Information provided:

================================

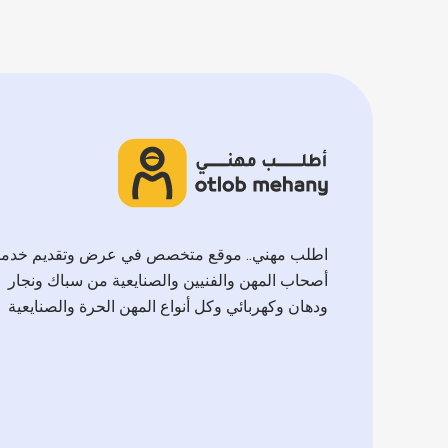
اطلب مهني.. موقع متخصص في عرض وتقديم خدم
أصحاب المهن والفنيين والصنايعية من سباك ونجار
ودهان وكهربائي وكل أنواع المهن الحرة والصنايعية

================================

Task details: The answer is the run of lines that starts at the one containing "أصحاب المهن والفنيين والصنايعية من سباك ونجار" and ends at the last line of the material, reproduced exactly.

The completed task:
أصحاب المهن والفنيين والصنايعية من سباك ونجار
ودهان وكهربائي وكل أنواع المهن الحرة والصنايعية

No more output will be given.